🤖 AI Summary
To address the clinical bottlenecks in label-free chemical histopathological imaging—namely, slow data acquisition and the inability to distinguish optimizable from non-optimizable aleatoric uncertainty—this paper proposes an adaptive multi-scale infrared spectroscopic imaging method based on fine-grained decoupling of aleatoric uncertainty. Leveraging posterior latent-space modeling, it is the first to dynamically differentiate solvable from insolvable aleatoric uncertainty across the imaging space (from low- to high-information regions), thereby enabling targeted high-resolution re-scanning. Validated on breast tissue infrared spectral datasets, the method significantly improves tissue segmentation accuracy, achieves more efficient acquisition of high-information regions than random re-scanning baselines, and substantially reduces total imaging time—accelerating the clinical translation of digital pathology. Its core innovations lie in (i) discriminative classification of uncertainty subtypes according to their solvability, and (ii) a closed-loop, uncertainty-guided adaptive imaging decision framework.
📝 Abstract
Label-free chemical imaging holds significant promise for improving digital pathology workflows.

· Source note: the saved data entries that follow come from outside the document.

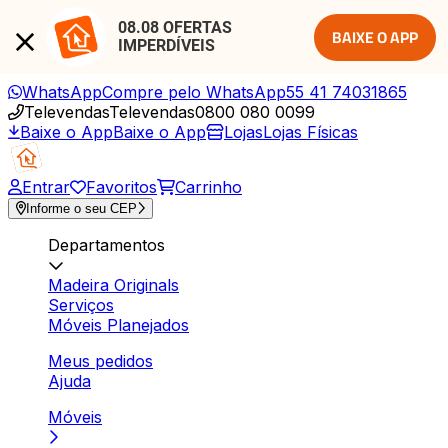
08.08 OFERTAS 
BAIXE O APP
IMPERDÍVEIS
WhatsApp
Compre pelo WhatsApp
55 41 74031865
Televendas
Televendas
0800 080 0099
Baixe o App
Baixe o App
Lojas
Lojas Físicas
Entrar
Favoritos
Carrinho
Informe o seu CEP
Departamentos
Madeira Originals
Serviços
Móveis Planejados
Meus pedidos
Ajuda
Móveis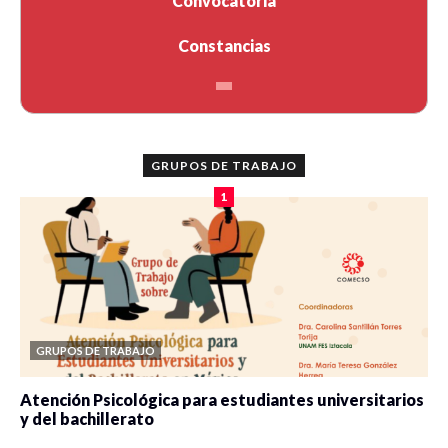
Convocatoria
Constancias
GRUPOS DE TRABAJO
1
GRUPOS DE TRABAJO
Atención Psicológica para estudiantes universitarios
y del bachillerato
0 veces compartido
2089 vistas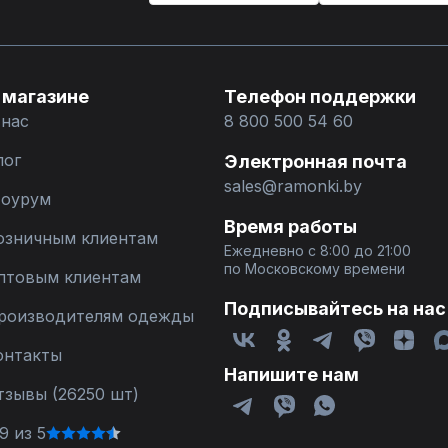
 магазине
Телефон поддержки
 нас
8 800 500 54 60
лог
Электронная почта
sales@ramonki.by
оурум
Время работы
озничным клиентам
Ежедневно с 8:00 до 21:00
по Московскому времени
птовым клиентам
Подписывайтесь на нас
роизводителям одежды
онтакты
Напишите нам
тзывы (26250 шт)
9 из 5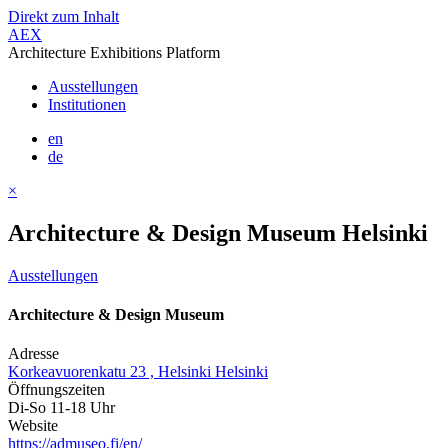
Direkt zum Inhalt
AEX
Architecture Exhibitions Platform
Ausstellungen
Institutionen
en
de
×
Architecture & Design Museum Helsinki
Ausstellungen
Architecture & Design Museum
Adresse
Korkeavuorenkatu 23 , Helsinki Helsinki
Öffnungszeiten
Di-So 11-18 Uhr
Website
https://admuseo.fi/en/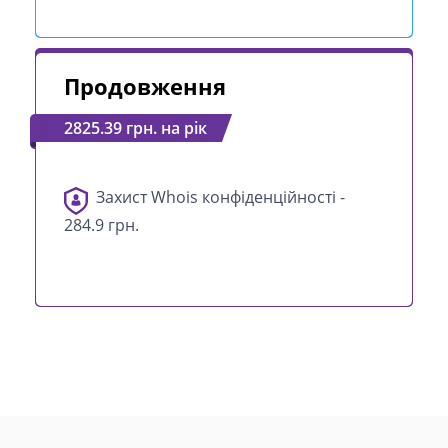
Продовження
2825.39 грн. на рік
Захист Whois конфіденційності -
284.9 грн.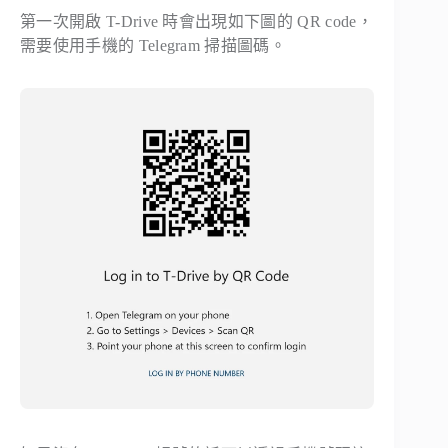
第一次開啟 T-Drive 時會出現如下圖的 QR code，
需要使用手機的 Telegram 掃描圖碼。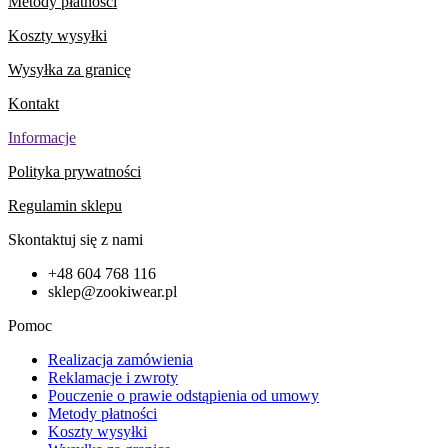
Metody płatności
Koszty wysyłki
Wysyłka za granicę
Kontakt
Informacje
Polityka prywatności
Regulamin sklepu
Skontaktuj się z nami
+48 604 768 116
sklep@zookiwear.pl
Pomoc
Realizacja zamówienia
Reklamacje i zwroty
Pouczenie o prawie odstąpienia od umowy
Metody płatności
Koszty wysyłki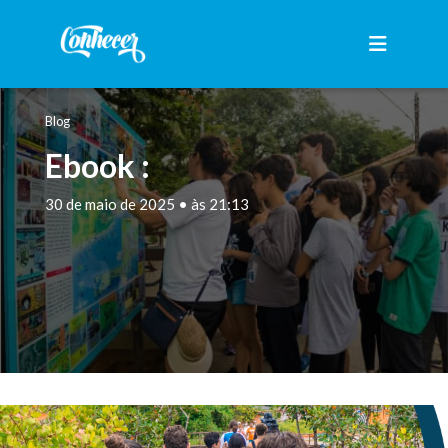
Blog
Ebook :
30 de maio de 2025 • às 21:13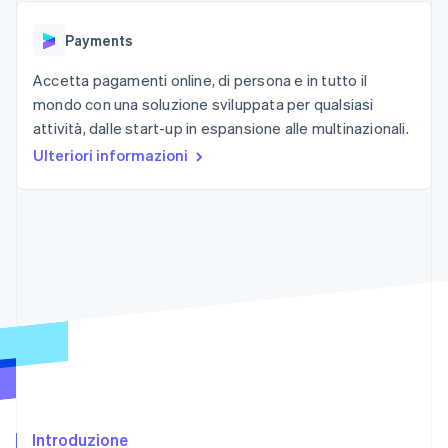
utente
Automazione
Gestione del denaro
Gestire gli
flessibile
Metodi di
della contabilità
Roadmap del prodotto
Piattaforme
abbonamenti
Payments
pagamento
Stripe Sigma
Conferenza annuale
SaaS
Offrire addebiti in base
Accesso a
Report
Sessions
all'utilizzo
oltre 125
Accetta pagamenti online, di persona e in tutto il
personalizzati
Lavora con noi
Emettere carte
Terminal
Data Pipeline
Sala stampa
mondo con una soluzione sviluppata per qualsiasi
garantite da stablecoin
Pagamenti di
Sincronizzazione
Stripe Press
attività, dalle start-up in espansione alle multinazionali.
Per settore
persona
dei dati
Esegui il provisioning e
Authorization
Ulteriori informazioni
gestisci i servizi con gli
Boost
Aziende di IA
agenti
Accettazione
Creator economy
Recapiti
ottimizzata
Gaming
Link
Ospitalità, viaggi e
Contattaci
Pagamento
tempo libero
Diventa nostro partner
Risorse
Assicurazione
accelerato
Media e
Financial
intrattenimento
Integrazioni app
Connections
Organizzazioni non
Esempi di codice
Conti finanziari
profit
Blog per sviluppatori
collegati
Servizi professionali
Stato dell'API
Pubblica
amministrazione
Commercio al dettaglio
Altro
Introduzione
Product roadmap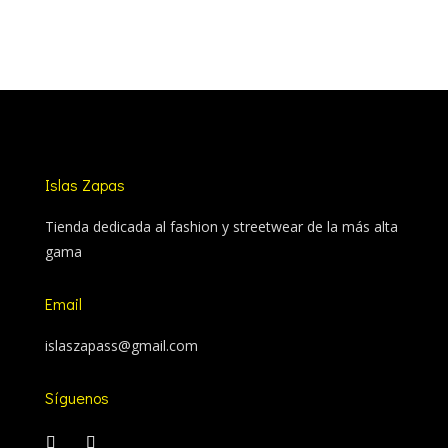
Islas Zapas
Tienda dedicada al fashion y streetwear de la más alta
gama
Email
islaszapass@gmail.com
Síguenos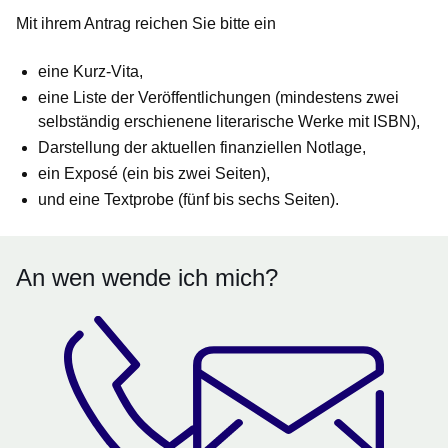
Mit ihrem Antrag reichen Sie bitte ein
eine Kurz-Vita,
eine Liste der Veröffentlichungen (mindestens zwei
selbständig erschienene literarische Werke mit ISBN),
Darstellung der aktuellen finanziellen Notlage,
ein Exposé (ein bis zwei Seiten),
und eine Textprobe (fünf bis sechs Seiten).
An wen wende ich mich?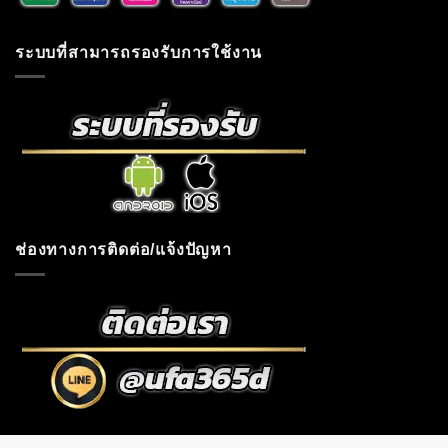
ระบบที่สามารถรองรับการใช้งาน
ช่องทางการติดต่อ/แจ้งปัญหา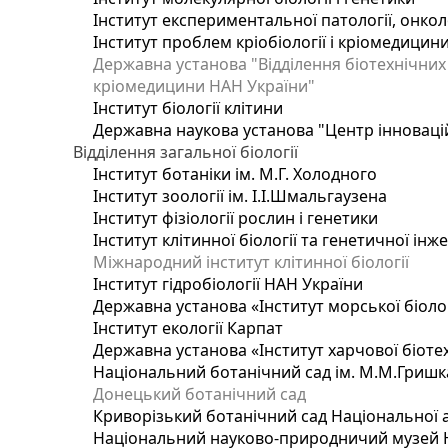
Інститут експериментальної патології, онколог
Інститут проблем кріобіології і кріомедицин
Державна установа "Відділення біотехнічних 
кріомедицини НАН України"
Інститут біології клітини
Державна наукова установа "Центр інноваці
Відділення загальної біології
Інститут ботаніки ім. М.Г. Холодного
Інститут зоології ім. І.І.Шмальгаузена
Інститут фізіології рослин і генетики
Інститут клітинної біології та генетичної інж
Міжнародний інститут клітинної біології
Інститут гідробіології НАН України
Державна установа «Інститут морської біоло
Інститут екології Карпат
Державна установа «Інститут харчової біотех
Національний ботанічний сад ім. М.М.Гришк
Донецький ботанічний сад
Криворізький ботанічний сад Національної а
Національний науково-природничий музей На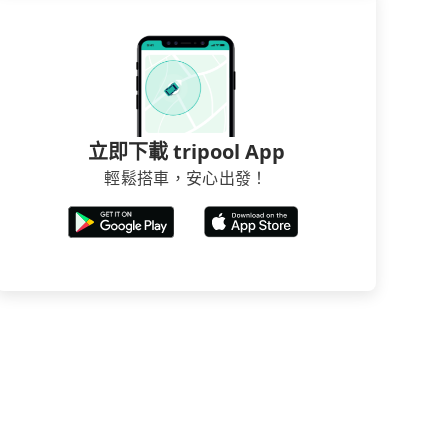
立即下載 tripool App
輕鬆搭車，安心出發！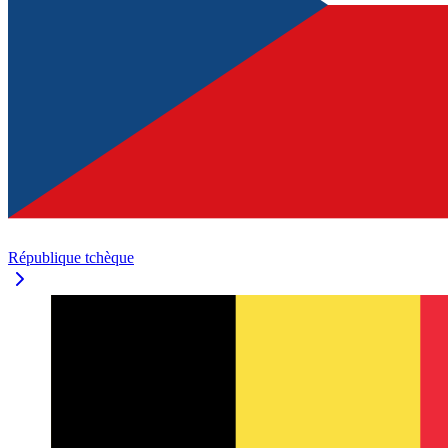
République tchèque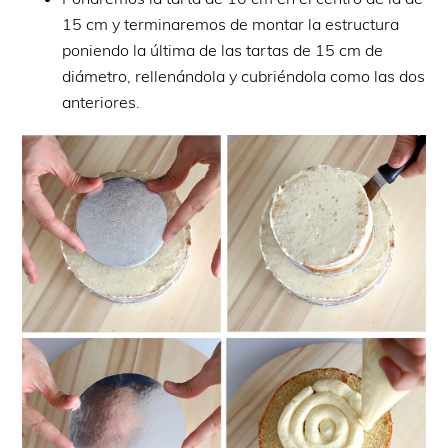
15 cm y terminaremos de montar la estructura
poniendo la última de las tartas de 15 cm de
diámetro, rellenándola y cubriéndola como las dos
anteriores.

However, data acquisition speed remains a limiting factor for smooth clinical transition. To address this gap, we propose an adaptive strategy: initially scan the low information (LI) content of the entire tissue quickly, identify regions with high aleatoric uncertainty (AU), and selectively re-image them at better quality to capture higher information (HI) details. The primary challenge lies in distinguishing between high-AU regions that can be mitigated through HI imaging and those that cannot. However, since existing uncertainty frameworks cannot separate such AU subcategories, we propose a fine-grained disentanglement method based on post-hoc latent space analysis to unmix resolvable from irresolvable high-AU regions. We apply our approach to efficiently image infrared spectroscopic data of breast tissues, achieving superior segmentation performance using the acquired HI data compared to a random baseline. This represents the first algorithmic study focused on fine-grained AU disentanglement within dynamic image spaces (LI-to-HI), with novel application to streamline histopathology.